Exercise brief ▸ Could you copy each line of the listing below that has the word "text"?

BEGIN

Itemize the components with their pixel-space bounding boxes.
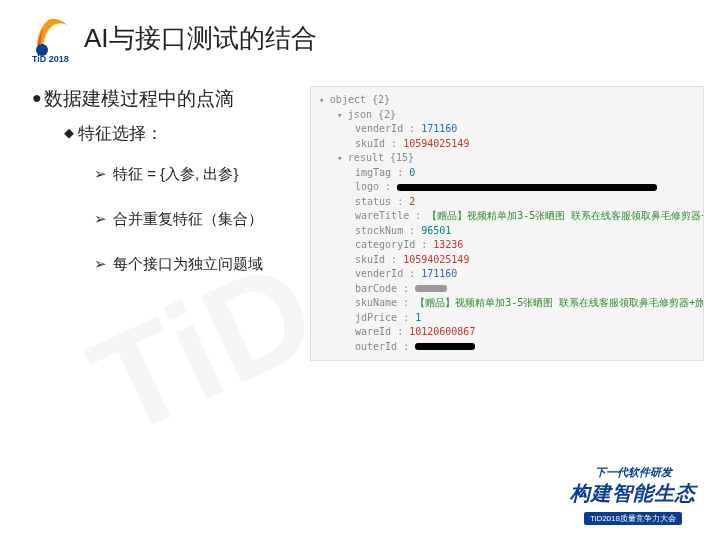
bullet-lvl3-0: 特征 = {入参, 出参}	[94, 165, 310, 184]
footer-top-text: 下一代软件研发	[570, 465, 696, 480]
slide-content: 数据建模过程中的点滴 特征选择： 特征 = {入参, 出参} 合并重复特征（集合…	[0, 68, 724, 361]
result-wareTitle: wareTitle : 【赠品】视频精单加3-5张晒图 联系在线客服领取鼻毛修剪…	[319, 209, 695, 224]
bullet-column: 数据建模过程中的点滴 特征选择： 特征 = {入参, 出参} 合并重复特征（集合…	[30, 86, 310, 361]
result-outerId: outerId :	[319, 340, 695, 355]
tid-logo: TiD 2018	[28, 14, 76, 62]
result-imgTag: imgTag : 0	[319, 166, 695, 181]
footer-bar-text: TiD2018质量竞争力大会	[584, 512, 682, 525]
footer-main-text: 构建智能生态	[570, 480, 696, 507]
result-skuId: skuId : 10594025149	[319, 253, 695, 268]
json-node-root: object {2}	[319, 93, 695, 108]
result-stockNum: stockNum : 96501	[319, 224, 695, 239]
json-node-result: result {15}	[319, 151, 695, 166]
json-viewer-panel: object {2} json {2} venderId : 171160 sk…	[310, 86, 704, 361]
result-venderId: venderId : 171160	[319, 267, 695, 282]
logo-label: TiD 2018	[32, 54, 69, 64]
bullet-lvl3-2: 每个接口为独立问题域	[94, 255, 310, 274]
result-skuName: skuName : 【赠品】视频精单加3-5张晒图 联系在线客服领取鼻毛修剪器+…	[319, 296, 695, 311]
result-jdPrice: jdPrice : 1	[319, 311, 695, 326]
bullet-lvl2: 特征选择：	[64, 122, 310, 145]
footer-badge: 下一代软件研发 构建智能生态 TiD2018质量竞争力大会	[570, 465, 696, 525]
bullet-lvl1: 数据建模过程中的点滴	[30, 86, 310, 112]
slide-header: TiD 2018 AI与接口测试的结合	[0, 0, 724, 68]
json-field-skuId: skuId : 10594025149	[319, 137, 695, 152]
result-categoryId: categoryId : 13236	[319, 238, 695, 253]
json-field-venderId: venderId : 171160	[319, 122, 695, 137]
json-node-json: json {2}	[319, 108, 695, 123]
result-logo: logo :	[319, 180, 695, 195]
bullet-lvl3-1: 合并重复特征（集合）	[94, 210, 310, 229]
result-status: status : 2	[319, 195, 695, 210]
result-barCode: barCode :	[319, 282, 695, 297]
slide-title: AI与接口测试的结合	[84, 21, 317, 56]
result-wareId: wareId : 10120600867	[319, 325, 695, 340]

END

Response ▸
footer-top-text: 下一代软件研发	[570, 465, 696, 480]
footer-bar-text: TiD2018质量竞争力大会	[584, 512, 682, 525]
footer-main-text: 构建智能生态	[570, 480, 696, 507]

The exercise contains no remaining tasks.